If you didn’t know something was against the law, how could you know not to do it? This question has received some attention in American jurisprudence. By and large, United States law does not recognize ignorance of the law as a valid defense–not in Pennsylvania, not in any other state.
There, however, are situations where you might be successful in pleading a version of ignorance. There will be many situations when you should not or cannot. This blog will analyze some examples of United States Supreme Court decisions on when you can’t plead ignorance of the law, then present a few examples of when and how acknowledging what you didn’t know might help.
Remember, call a York County criminal defense lawyer if you’ve been accused of a crime.

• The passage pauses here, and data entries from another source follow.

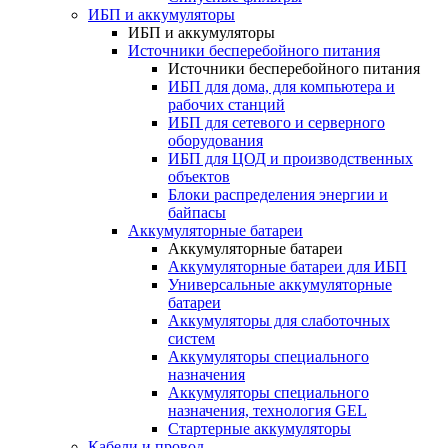
ИБП и аккумуляторы
ИБП и аккумуляторы
Источники бесперебойного питания
Источники бесперебойного питания
ИБП для дома, для компьютера и
рабочих станций
ИБП для сетевого и серверного
оборудования
ИБП для ЦОД и производственных
объектов
Блоки распределения энергии и
байпасы
Аккумуляторные батареи
Аккумуляторные батареи
Аккумуляторные батареи для ИБП
Универсальные аккумуляторные
батареи
Аккумуляторы для слаботочных
систем
Аккумуляторы специального
назначения
Аккумуляторы специального
назначения, технология GEL
Стартерные аккумуляторы
Кабели и провод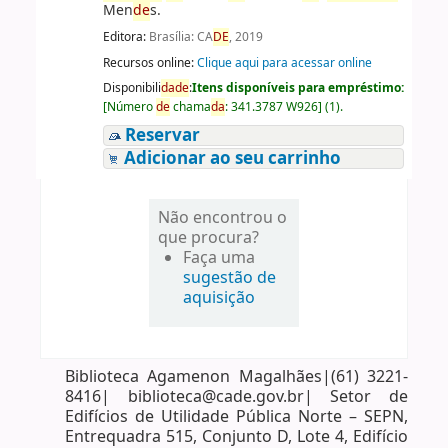
Men
de
s.
Editora:
Brasília: CA
DE
, 2019
Recursos online:
Clique aqui para acessar online
Disponibili
da
de
:
Itens disponíveis para empréstimo:
[
Número
de
chama
da
:
341.3787 W926
]
(1).
Reservar
Adicionar ao seu carrinho
Não encontrou o
que procura?
Faça uma
sugestão de
aquisição
Biblioteca Agamenon Magalhães|(61) 3221-
8416| biblioteca@cade.gov.br| Setor de
Edifícios de Utilidade Pública Norte – SEPN,
Entrequadra 515, Conjunto D, Lote 4, Edifício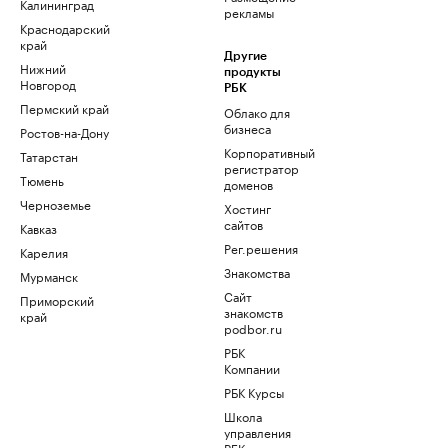
Калининград
рекламы
Краснодарский
край
Другие
Нижний
продукты
Новгород
РБК
Пермский край
Облако для
бизнеса
Ростов-на-Дону
Корпоративный
Татарстан
регистратор
Тюмень
доменов
Черноземье
Хостинг
сайтов
Кавказ
Рег.решения
Карелия
Знакомства
Мурманск
Сайт
Приморский
знакомств
край
podbor.ru
РБК
Компании
РБК Курсы
Школа
управления
РБК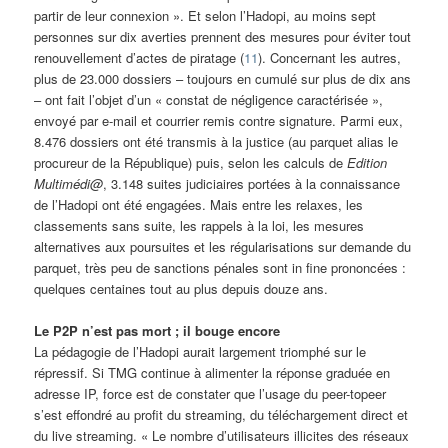
partir de leur connexion ». Et selon l’Hadopi, au moins sept
personnes sur dix averties prennent des mesures pour éviter tout
renouvellement d’actes de piratage (
11
). Concernant les autres,
plus de 23.000 dossiers – toujours en cumulé sur plus de dix ans
– ont fait l’objet d’un « constat de négligence caractérisée »,
envoyé par e-mail et courrier remis contre signature. Parmi eux,
8.476 dossiers ont été transmis à la justice (au parquet alias le
procureur de la République) puis, selon les calculs de
Edition
Multimédi@
, 3.148 suites judiciaires portées à la connaissance
de l’Hadopi ont été engagées. Mais entre les relaxes, les
classements sans suite, les rappels à la loi, les mesures
alternatives aux poursuites et les régularisations sur demande du
parquet, très peu de sanctions pénales sont in fine prononcées :
quelques centaines tout au plus depuis douze ans.
Le P2P n’est pas mort ; il bouge encore
La pédagogie de l’Hadopi aurait largement triomphé sur le
répressif. Si TMG continue à alimenter la réponse graduée en
adresse IP, force est de constater que l’usage du peer-topeer
s’est effondré au profit du streaming, du téléchargement direct et
du live streaming. « Le nombre d’utilisateurs illicites des réseaux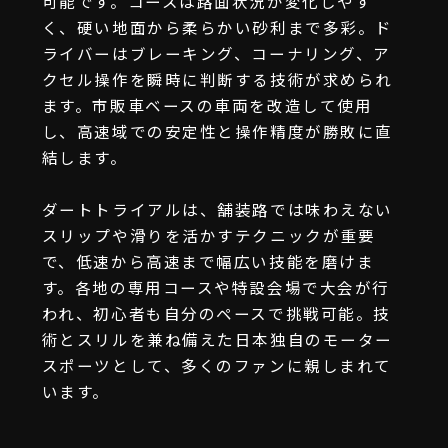
可能です。コースは路面状況が変化しやす
く、硬い地面から柔らかい砂利まで多彩。ド
ライバーはブレーキング、コーナリング、ア
クセル操作を瞬時に判断する技術が求められ
ます。市販車ベースの車両を改造して使用
し、高速域での安定性と操作精度が勝敗に直
結します。
ダートトライアルは、舗装路では味わえない
スリップや滑りを活かすテクニックが重要
で、低速から高速まで幅広い技能を磨けま
す。各地の専用コースや特設会場で大会が行
われ、初心者も自分のペースで挑戦可能。技
術とスリルを兼ね備えた日本独自のモーター
スポーツとして、多くのファンに親しまれて
います。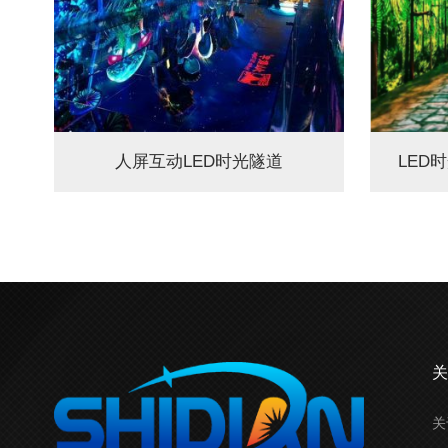
人屏互动LED时光隧道
LED
关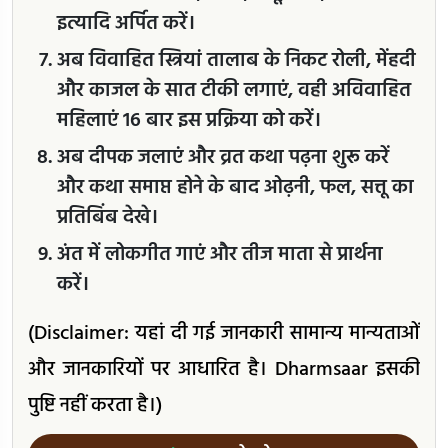
इत्यादि अर्पित करें।
अब विवाहित स्त्रियां तालाब के निकट रोली, मेंहदी
और काजल के सात टीकी लगाएं, वही अविवाहित
महिलाएं 16 बार इस प्रक्रिया को करें।
अब दीपक जलाएं और व्रत कथा पढ़ना शुरू करें
और कथा समाप्त होने के बाद ओढ़नी, फल, सत्तू का
प्रतिबिंब देखे।
अंत में लोकगीत गाएं और तीज माता से प्रार्थना
करें।
(Disclaimer: यहां दी गई जानकारी सामान्य मान्यताओं
और जानकारियों पर आधारित है। Dharmsaar इसकी
पुष्टि नहीं करता है।)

We’ll bring our experience and knowledge to get you the best result possible.
Ignorance of the Law in the Eyes of the Supreme Court
The Supreme Court decided a case on the question of ignorance of the law as early as 1832 with Barlow v. the United States, 32 U.S. (7 Pet.) 404 (1833). In this case, defendant Barlow was trying to export unrefined sugar while declaring it refined.

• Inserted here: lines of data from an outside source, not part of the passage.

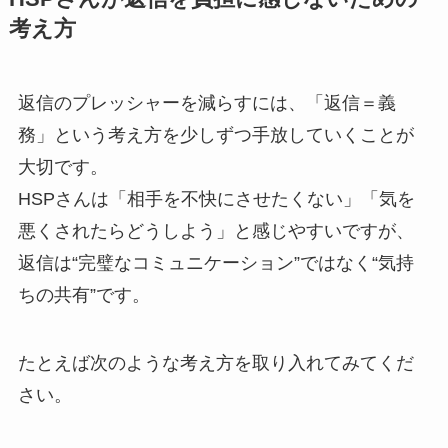
考え方
返信のプレッシャーを減らすには、「返信＝義
務」という考え方を少しずつ手放していくことが
大切です。
HSPさんは「相手を不快にさせたくない」「気を
悪くされたらどうしよう」と感じやすいですが、
返信は“完璧なコミュニケーション”ではなく“気持
ちの共有”です。
たとえば次のような考え方を取り入れてみてくだ
さい。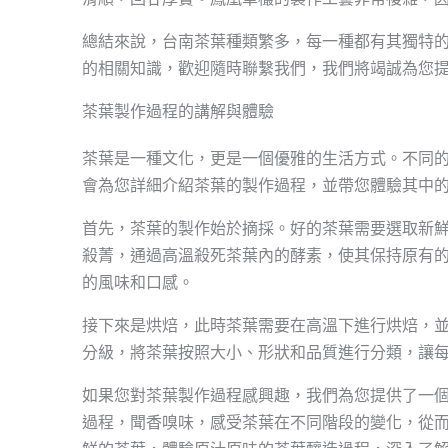
總結來說，台南茶葉種類繁多，每一種都有其獨特
的相關知識，歡迎隨時聯繫我們，我們將竭誠為您
茶葉製作過程的講解與體驗
茶葉是一種文化，更是一個優雅的生活方式。不同
會為您詳細介紹茶葉的製作過程，並帶您體驗其中
首先，茶葉的製作始於摘採。好的茶葉需要選取新
殺菁，通過高溫殺死茶葉內的酵素，使其保持原有
的風味和口感。
接下來是烘焙，此時茶葉需要在高溫下進行烘焙，
分級，將茶葉按照大小、形狀和品質進行分類，讓
如果您對茶葉製作過程感興趣，我們為您提供了一
過程，聞香嗅味，感受茶葉在不同階段的變化，從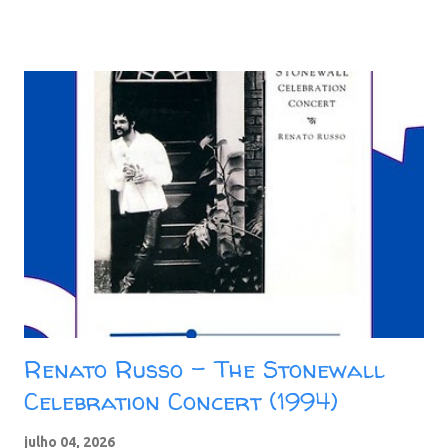
representando o Pão de Açúcar, o Estádio do Maracanã, o
Coliseu e a Torre de Pisa (grafada como Torre de Pizza).
Participaram do disco músicos de renome, como o baixista Arthur
Maia, e Bruno Araújo (que fez parte da banda de apoio da Legião
Urbana na turnê “As Quatro Estações” e gravou o baixo no álbum
“V”), além do arranjador e tecladista Carlos Trilha. Faixas do
álbum: 01. Gente 02. Strani Amori 03. I Venti Del Cuore 04.
Scrivimi 05. Dolcissima Maria 06. Lettera 07. La Solitudine 08.
Passerà 09. Wave / Come Fa Un 'Onda 10. La Forza Della Vita 11.
Due 12. Più O Meno 13. Il Mondo Degli Altri (Versão Rock)
Download: 143 MB - ZI...
Renato Russo – The Stonewall
Celebration Concert (1994)
julho 04, 2026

The Court didn’t accept that Barlow was unaware of the actual classification of the sugar, nor did they accept his argument that he never intended to defraud anyone. The Court announced, “Ignorance of the law will not excuse any person, either civilly or criminally.”
More than a century later, in Cheek v. United States, 498 U.S. 192 (1991) addressed how the legal concepts of general and specific intent function with United States tax law. Again the Court said, “The general rule that ignorance of the law or mistake of law is no defense to criminal prosecution is deeply rooted in the American legal system.”

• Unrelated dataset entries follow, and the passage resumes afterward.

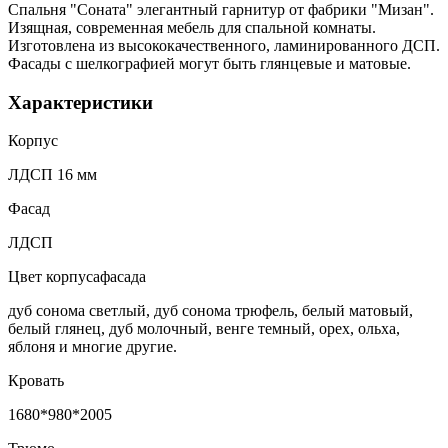
Спальня "Соната" элегантный гарнитур от фабрики "Мизан".
Изящная, современная мебель для спальной комнаты.
Изготовлена из высококачественного, ламинированного ДСП.
Фасады с шелкографией могут быть глянцевые и матовые.
Характеристики
Корпус
ЛДСП 16 мм
Фасад
ЛДСП
Цвет корпусафасада
дуб сонома светлый, дуб сонома трюфель, белый матовый,
белый глянец, дуб молочный, венге темный, орех, ольха,
яблоня и многие другие.
Кровать
1680*980*2005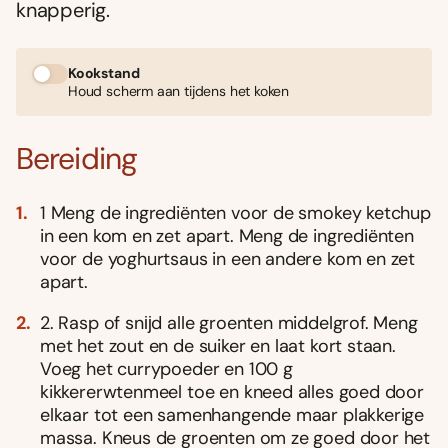
knapperig.
Kookstand
Houd scherm aan tijdens het koken
Bereiding
1 Meng de ingrediënten voor de smokey ketchup
in een kom en zet apart. Meng de ingrediënten
voor de yoghurtsaus in een andere kom en zet
apart.
2. Rasp of snĳd alle groenten middelgrof. Meng
met het zout en de suiker en laat kort staan.
Voeg het currypoeder en 100 g
kikkererwtenmeel toe en kneed alles goed door
elkaar tot een samenhangende maar plakkerige
massa. Kneus de groenten om ze goed door het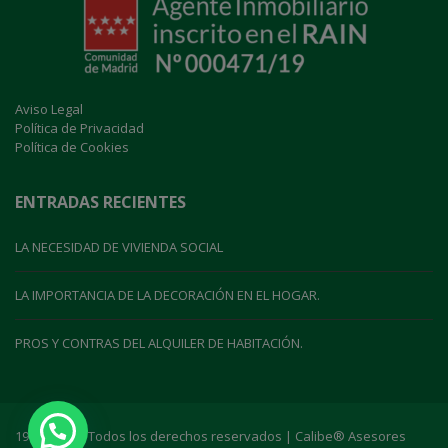
Aviso Legal
Política de Privacidad
Política de Cookies
ENTRADAS RECIENTES
LA NECESIDAD DE VIVIENDA SOCIAL
LA IMPORTANCIA DE LA DECORACIÓN EN EL HOGAR.
PROS Y CONTRAS DEL ALQUILER DE HABITACIÓN.
1999-2021 | Todos los derechos reservados | Calibe® Asesores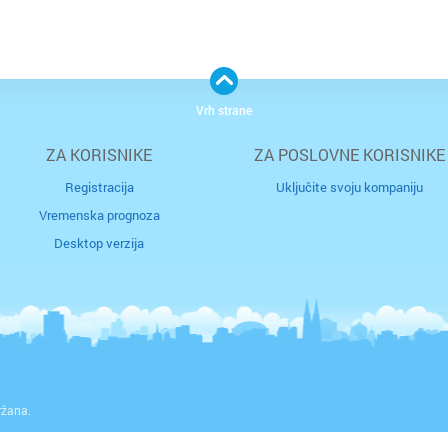
Vrh strane
ZA KORISNIKE
ZA POSLOVNE KORISNIKE
Registracija
Uključite svoju kompaniju
Vremenska prognoza
Desktop verzija
ržana.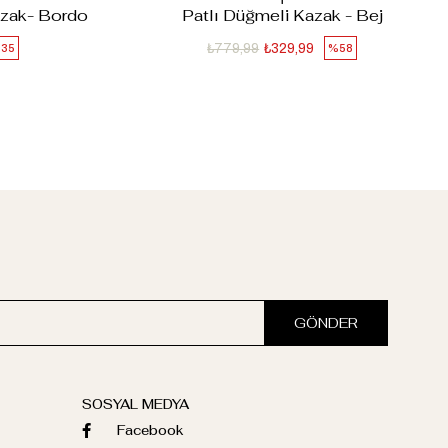
Kazak- Bordo
Patlı Düğmeli Kazak - Bej
₺779,99
₺329,99
35
%58
GÖNDER
SOSYAL MEDYA
Facebook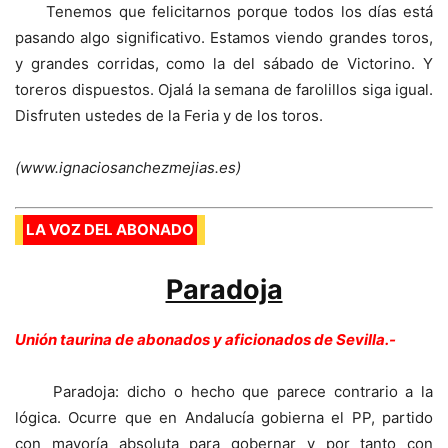
Tenemos que felicitarnos porque todos los días está
pasando algo significativo. Estamos viendo grandes toros,
y grandes corridas, como la del sábado de Victorino. Y
toreros dispuestos. Ojalá la semana de farolillos siga igual.
Disfruten ustedes de la Feria y de los toros.
(www.ignaciosanchezmejias.es)
LA VOZ DEL ABONADO
Paradoja
Unión taurina de abonados y aficionados de Sevilla.-
Paradoja: dicho o hecho que parece contrario a la
lógica. Ocurre que en Andalucía gobierna el PP, partido
con mayoría absoluta para gobernar y por tanto con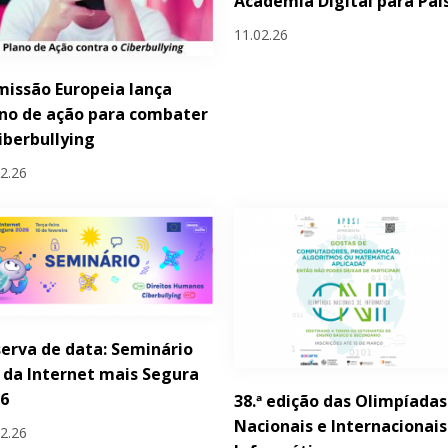
Academia Digital para Pai
11.02.26
issão Europeia lança
no de ação para combater
iberbullying
02.26
erva de data: Seminário
 da Internet mais Segura
26
38.ª edição das Olimpíadas
Nacionais e Internacionais
02.26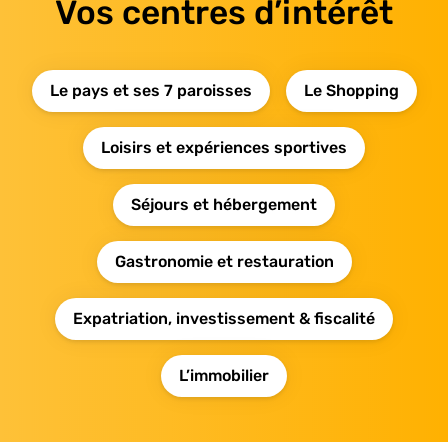
Vos centres d’intérêt
Le pays et ses 7 paroisses
Le Shopping
Loisirs et expériences sportives
Séjours et hébergement
Gastronomie et restauration
Expatriation, investissement & fiscalité
L’immobilier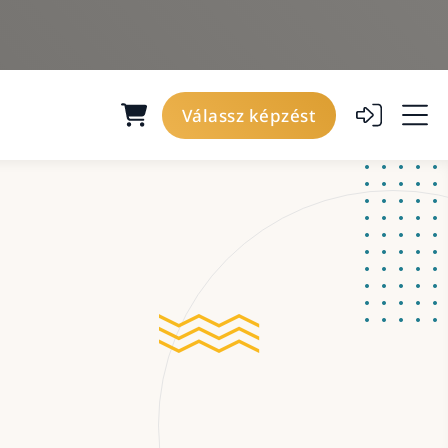
Válassz képzést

However, unlike in Barlow, the Court recognized that the sheer number of tax laws and regulations created a situation where remembering every tax law was an ordeal indeed. Because of this, the current Court recalled that 60 years ago, the then-Court interpreted the word “willfully” in statutory law as indicating an exception.
As a result, the Court understood that tax law contained an ignorance of the law exception, due to the complex and confusing nature of tax regulations. Many jurisdictions would go on to recognize a difference between general and specific intent with regard to many other laws.
Other Cases When Ignorance of the Law Is a Valid Defense
Much as in the Cheek, states tend to recognize as exceptions times when it might be reasonable that someone doesn’t know the law. Typically, the rule is that, since laws are publicly published, it is assumed that everyone is aware of the laws.
Courts may recognize the difficulty in distinguishing between local and state laws, particularly for those traveling on highways outside their home state. When there are no warning traffic signs in a particular area, an attorney may help you plead ignorance of the law. Similarly, when laws are very new, courts might acknowledge that not enough time has passed to assume that everyone is familiar with the recently enacted laws.
Finally, though ignorance of the law isn’t an excuse, it may be a mitigating factor. Judges must think about several factors before sentencing, and one of those factors is the ability of the defendant to present new information about themselves to recontextualize the behavior of which they have been accused. Ignorance of the law may be one such consideration, as well as more factors like a defendant’s lack of a criminal record.